→ **Task requirements**
Please, without any pictures, set down exactly the part of the listing below that opens with the line containing "Rosibel Gadea" and closes with the line containing "Plan du site".
......
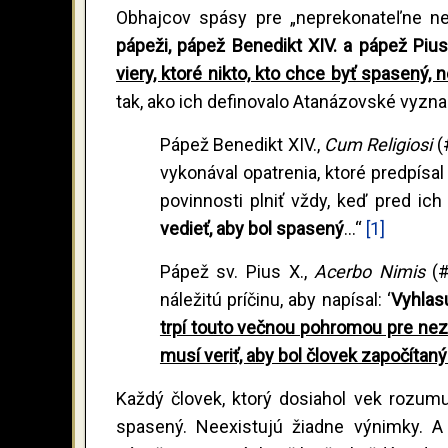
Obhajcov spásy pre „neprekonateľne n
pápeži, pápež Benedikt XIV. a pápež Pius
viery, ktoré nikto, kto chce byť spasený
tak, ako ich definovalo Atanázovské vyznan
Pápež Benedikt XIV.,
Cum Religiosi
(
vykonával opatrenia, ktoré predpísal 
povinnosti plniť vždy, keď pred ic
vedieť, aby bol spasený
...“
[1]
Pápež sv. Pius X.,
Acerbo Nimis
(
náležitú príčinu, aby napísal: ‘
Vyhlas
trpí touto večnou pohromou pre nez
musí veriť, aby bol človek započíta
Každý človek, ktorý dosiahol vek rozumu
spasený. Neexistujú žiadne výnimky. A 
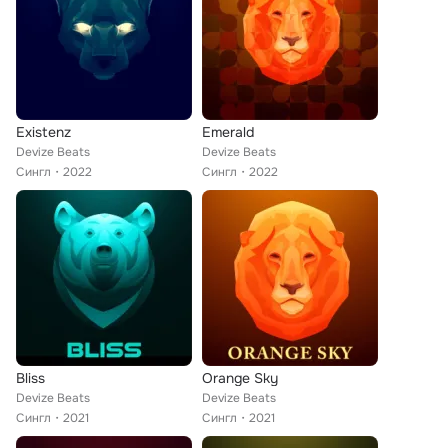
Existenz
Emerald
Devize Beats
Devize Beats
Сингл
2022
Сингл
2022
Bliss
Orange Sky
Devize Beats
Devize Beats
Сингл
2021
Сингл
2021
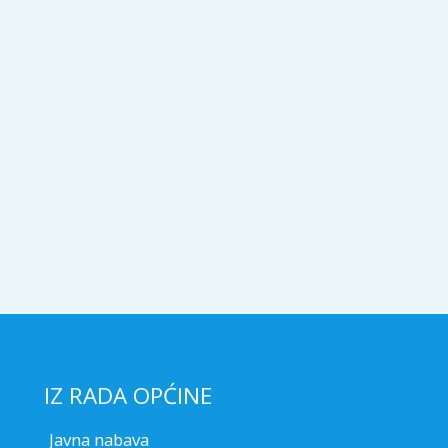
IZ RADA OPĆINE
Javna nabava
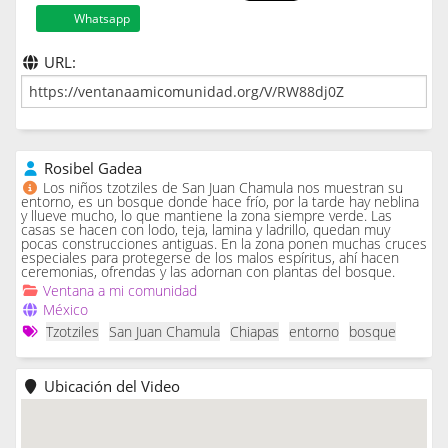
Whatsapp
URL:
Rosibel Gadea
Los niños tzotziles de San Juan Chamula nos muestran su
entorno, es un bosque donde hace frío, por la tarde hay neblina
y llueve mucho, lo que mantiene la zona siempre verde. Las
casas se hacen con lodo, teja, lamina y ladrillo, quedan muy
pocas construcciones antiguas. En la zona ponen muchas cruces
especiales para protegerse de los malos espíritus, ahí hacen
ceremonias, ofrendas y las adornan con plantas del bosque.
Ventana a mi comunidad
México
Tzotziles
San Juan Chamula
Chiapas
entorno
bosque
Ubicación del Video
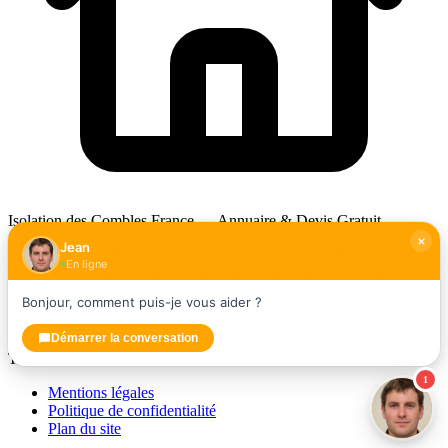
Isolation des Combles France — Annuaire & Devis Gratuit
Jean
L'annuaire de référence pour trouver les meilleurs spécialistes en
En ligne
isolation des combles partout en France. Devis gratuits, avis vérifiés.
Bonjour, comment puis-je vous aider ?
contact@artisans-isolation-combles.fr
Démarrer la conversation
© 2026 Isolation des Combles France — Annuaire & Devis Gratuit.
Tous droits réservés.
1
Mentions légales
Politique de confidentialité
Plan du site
......
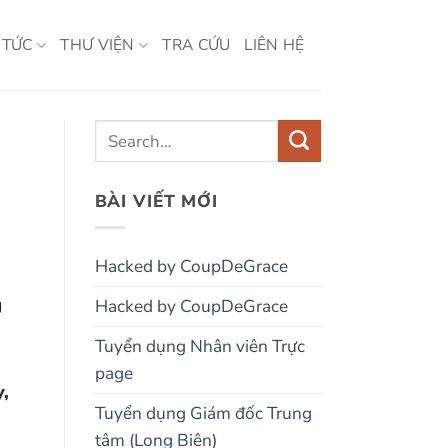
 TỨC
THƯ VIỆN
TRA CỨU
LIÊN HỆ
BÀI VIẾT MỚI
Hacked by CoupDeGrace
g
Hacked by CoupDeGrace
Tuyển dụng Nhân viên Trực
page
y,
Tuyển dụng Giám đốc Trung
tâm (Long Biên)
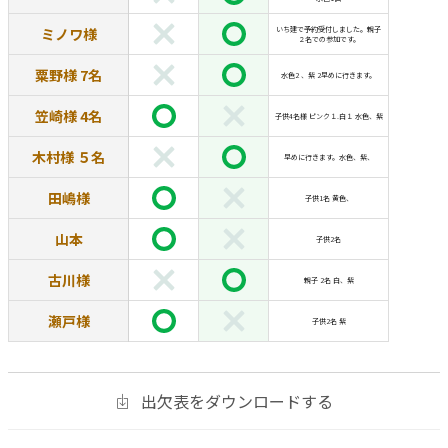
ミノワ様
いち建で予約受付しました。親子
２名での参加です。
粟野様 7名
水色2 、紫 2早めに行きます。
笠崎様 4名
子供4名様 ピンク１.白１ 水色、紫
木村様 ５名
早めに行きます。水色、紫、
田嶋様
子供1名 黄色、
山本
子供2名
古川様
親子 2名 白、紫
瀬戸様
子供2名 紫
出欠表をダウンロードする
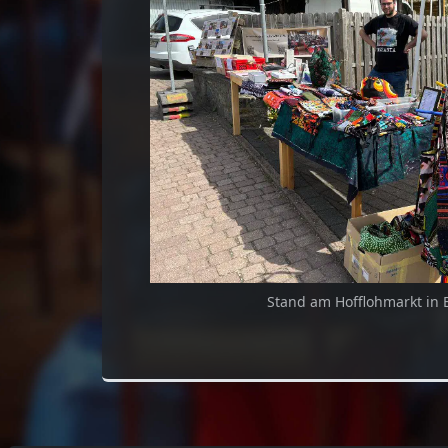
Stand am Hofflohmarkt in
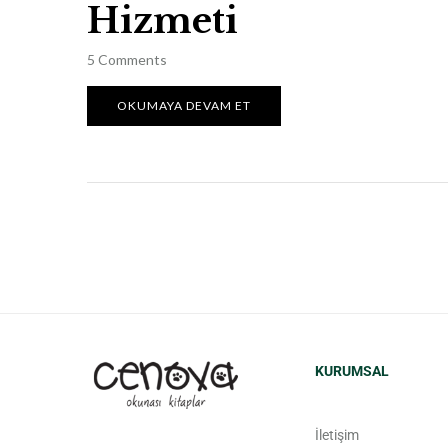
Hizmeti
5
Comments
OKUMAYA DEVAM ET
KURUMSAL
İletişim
......
→ **The completed task**
Rosibel Gadea
Los niños tzotziles de San Juan Chamula nos muestran su
entorno, es un bosque donde hace frío, por la tarde hay neblina
y llueve mucho, lo que mantiene la zona siempre verde. Las
casas se hacen con lodo, teja, lamina y ladrillo, quedan muy
pocas construcciones antiguas. En la zona ponen muchas cruces
especiales para protegerse de los malos espíritus, ahí hacen
ceremonias, ofrendas y las adornan con plantas del bosque.
Ventana a mi comunidad
México
Tzotziles
San Juan Chamula
Chiapas
entorno
bosque
Ubicación del Video
Isolation des Combles France — Annuaire & Devis Gratuit
Jean
L'annuaire de référence pour trouver les meilleurs spécialistes en
En ligne
isolation des combles partout en France. Devis gratuits, avis vérifiés.
Bonjour, comment puis-je vous aider ?
contact@artisans-isolation-combles.fr
Démarrer la conversation
© 2026 Isolation des Combles France — Annuaire & Devis Gratuit.
Tous droits réservés.
1
Mentions légales
Politique de confidentialité
Plan du site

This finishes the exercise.